思い出の片隅の真ん中で。『横道世之介』
今年の2月に映画『横道世之介』を鑑賞しました。
僕は原作未読で映画を観たのですが、思った以上にはまってしまい、
映画館を出たその足で同じ階にあった本屋さんで原作を買いました。
もうちょっと、この『横道世之介』の世界を詳しく知りたいなと思ったのです。
買った時は勢いがあったのですが、一緒に数冊本を買ってしまい、
悪い癖で積んだままになっており、ようやく本日原作『横道世之介』を読了しました。
この物語は1980年代後半に九州から大学進学で上京してきた横道世之介の1年間の物語です。
僕は90年代後半に上京してきたので、世之介は10歳くらい上の年代の物語ですね。
丁度バブルの時期で若者にも何だか活力があった時代なのかなぁと思います。
世之介は時代こそ80年代ですが、きっと今でもいるであろう、「どこにでもいそうな、あの大学生」です。
特に勉強ができるわけでもない、スポーツ万能なわけでもない。深夜までテレビをみていて、起きれないとわかっているのに1限の授業に出るため
7時30分に目覚ましをかけ、当然のように起きるわけでもなく、そのまま10時間寝て、午後に起きて、そのまま夜中まで起きて・・・
クーラーが部屋になく(80年代だし)、クーラーのある友人の家に夏は入り浸り、夏が終わると疎遠になっている。
なんでもないような日常なんだけれど、大学生という時間が愛おしく貴重だったなぁ
と思わせてくれるような、そんな人物描写がされています。
世之介が状況してから1年の間に出会う人達。そして、原作・映画共に途中で入る、その人々の20年後。
人によっては世之介の名前さえ覚えていない。
でも、ふとした時に思い出す、世之介と過ごした風景。
人のつながりは必ずしも永遠ではないけれど、たった少しの時間でもその思い出の中に確実に残る者として世之介がいるのです。
思い出の片隅の真ん中で彼はいつも笑っている。
素敵なキャッチフレーズだと思います。誰が考えたんだろ?
僕にも大学時代だけ付き合いがあり、そのまま疎遠になってしまった友人、先輩、後輩がいます。

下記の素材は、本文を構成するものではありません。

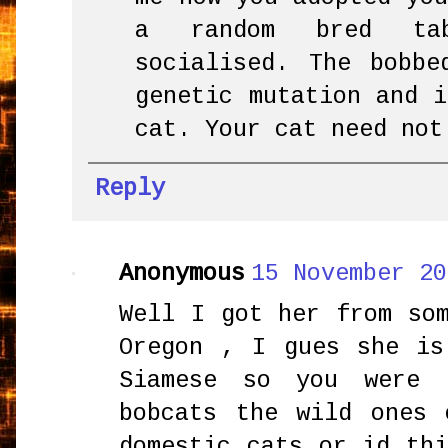
a random bred ta
socialised. The bobb
genetic mutation and 
cat. Your cat need not
Reply
Anonymous
15 November 20
Well I got her from so
Oregon , I gues she is
Siamese so you were 
bobcats the wild ones 
domestic cats or id th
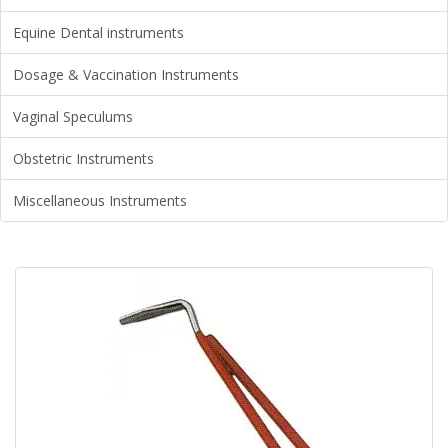
Equine Dental instruments
Dosage & Vaccination Instruments
Vaginal Speculums
Obstetric Instruments
Miscellaneous Instruments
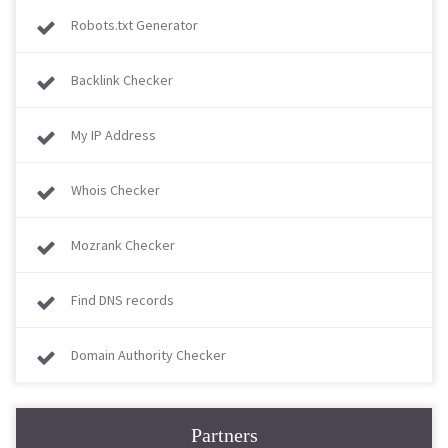
Robots.txt Generator
Backlink Checker
My IP Address
Whois Checker
Mozrank Checker
Find DNS records
Domain Authority Checker
Partners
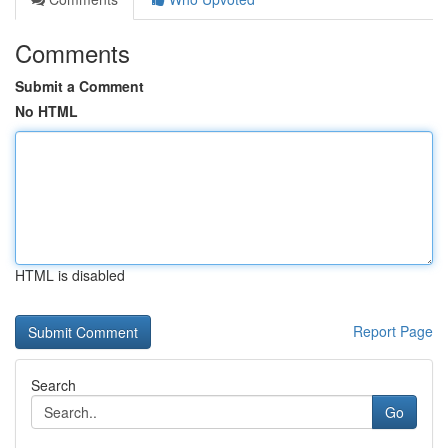
Comments
Submit a Comment
No HTML
HTML is disabled
Report Page
Search
Go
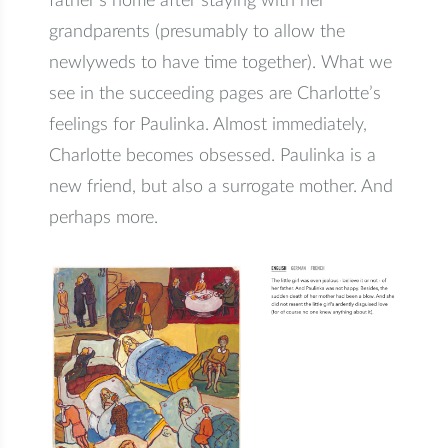
father’s home after staying with her
grandparents (presumably to allow the
newlyweds to have time together). What we
see in the succeeding pages are Charlotte’s
feelings for Paulinka. Almost immediately,
Charlotte becomes obsessed. Paulinka is a
new friend, but also a surrogate mother. And
perhaps more.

今だったら携帯もあれば、facebookとかのSNSもあるので卒業と共に疎遠になるっていう事はないのかもしれませんが、
僕の時代でさえ携帯電話を持っていた人が半分くらいだったのですから、80年代はもっと連絡を取り合う手段が限られていたと思います。

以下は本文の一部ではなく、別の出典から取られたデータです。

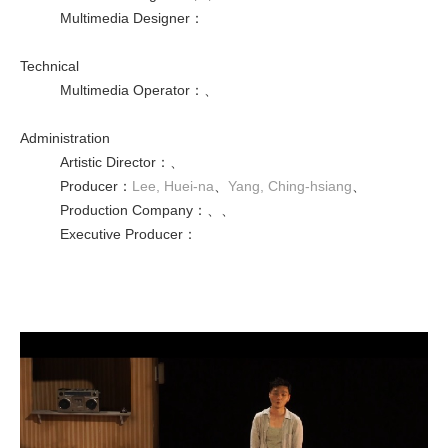
Multimedia Designer
：
Technical
Multimedia Operator
：
、
Administration
Artistic Director
：
、
Producer
：
Lee, Huei-na
、
Yang, Ching-hsiang
、
Production Company
：
、
、
Executive Producer
：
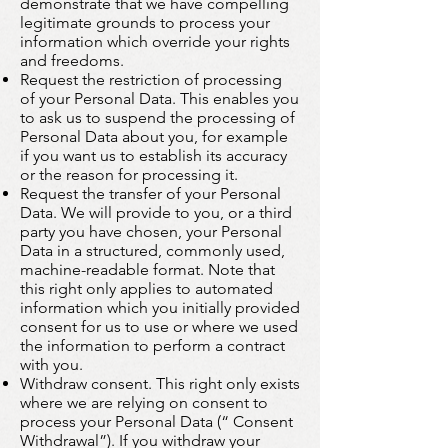
demonstrate that we have compelling
legitimate grounds to process your
information which override your rights
and freedoms.
Request the restriction of processing
of your Personal Data. This enables you
to ask us to suspend the processing of
Personal Data about you, for example
if you want us to establish its accuracy
or the reason for processing it.
Request the transfer of your Personal
Data. We will provide to you, or a third
party you have chosen, your Personal
Data in a structured, commonly used,
machine-readable format. Note that
this right only applies to automated
information which you initially provided
consent for us to use or where we used
the information to perform a contract
with you.
Withdraw consent. This right only exists
where we are relying on consent to
process your Personal Data (“ Consent
Withdrawal”). If you withdraw your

そして、自分の環境の変化と共に、新しい出会いの中で、新しい関係が作られていき、いつしか疎遠になった人は思い出の片隅にいってしまう。
でも確かにあった世之介との時間を僕たちは観ることになるのです。
原作と映画どっちが先の方がいいか?
原作あっての映像化なのでこの問い方が適切かはわかりませんが、
僕がお勧めするのは映画の方です。
映画自体は160分と長めで、途中、中だるみするなぁという感じもしますが、460ページ強もある原作のエピソードのほとんどを丁寧に映像化しているので
それは仕方ないかなぁとも思います。
それでも”まずは”映画を薦めるのは
映像化された80年代の空気と主演の高良健吾の素晴らしさ
があるかと。
もちろん、世之介の恋人となるお嬢様の与謝野祥子を演じる吉高由里子もいい具合に現実感の無さがマッチしていてよかったです。
世之介が帰省した際の九州の人たちのなまり具合等映像化ならではの世界観の広がりが見えると思います。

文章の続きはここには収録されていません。